Dans les deux cas, sur certains plans du XVIIe siècle, on distingue bien la présence d’une croix dans la zone du rocher nommée Croix de Saint-André.
– Le Rocher du Dragon:
Beaucoup de spécialistes d’autrefois s’y sont intéressé afin d’en connaitre sa nature exacte. Parmi ceux-ci:
– Nicolas-Claude Fabri de Peiresc (ou Peyresc, une rue près du Palais de Justice porte son nom). Il était conseiller au parlement d’Aix mais s’intéressait aussi à la science en général au XVIIe siècle. Dès 1634, soit environ neuf ans après la destruction de l’oratoire et alors que le rocher était encore en place, il fut un des premiers à s’y intéresser autrement que par son côté légendaire. Son analyse fut que le rocher contenait « des os humains et des os de chevaulx qui se trouvent meslez et pétrifiez ». La science commençait à faire son effet…
– Jean-Etienne Guettard au XVIIIe siècle. Il reprit lui aussi les recherches à propos du rocher. A cette époque l’imagination continuait de faire son oeuvre, ainsi selon certains témoignages on pouvait parfaitement distinguer des os et des cranes humains.

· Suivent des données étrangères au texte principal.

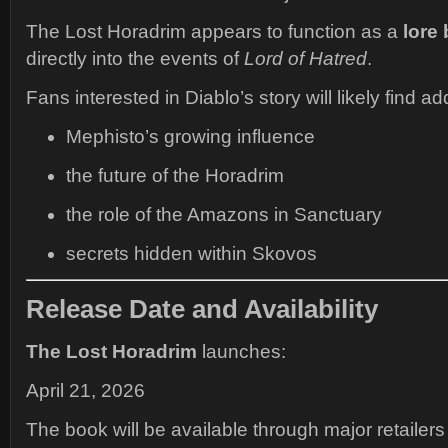
The Lost Horadrim appears to function as a
lore 
directly into the events of
Lord of Hatred
.
Fans interested in Diablo’s story will likely find ad
Mephisto’s growing influence
the future of the Horadrim
the role of the Amazons in Sanctuary
secrets hidden within Skovos
Release Date and Availability
The Lost Horadrim
launches:
April 21, 2026
The book will be available through major retailers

Entre temps, le rocher fut définitivement détruit vers 1760 à l’aide d’explosifs. Pourquoi? Aucune idée. Malgré sa destruction, Gettard reprit son étude à partir de fragments qu’il avait récupéré. Il fut un des premier à affirmer que ces ossements, certes fossiles, n’avaient rien d’humains.
– Robert de Paul de Lamanon vers 1780. Ce botaniste, physicien et météorologue reprit l’étude du rocher quelques années après Guettard et hormis quelques différences d’appréciations avec son prédécesseur, il confirma lui aussi qu’ils s’agissait bien d’ossement fossiles et non humains. Ce qu’il y a vu serait plutôt des fragments d’animaux terrestres ruminants et des coquillages marins.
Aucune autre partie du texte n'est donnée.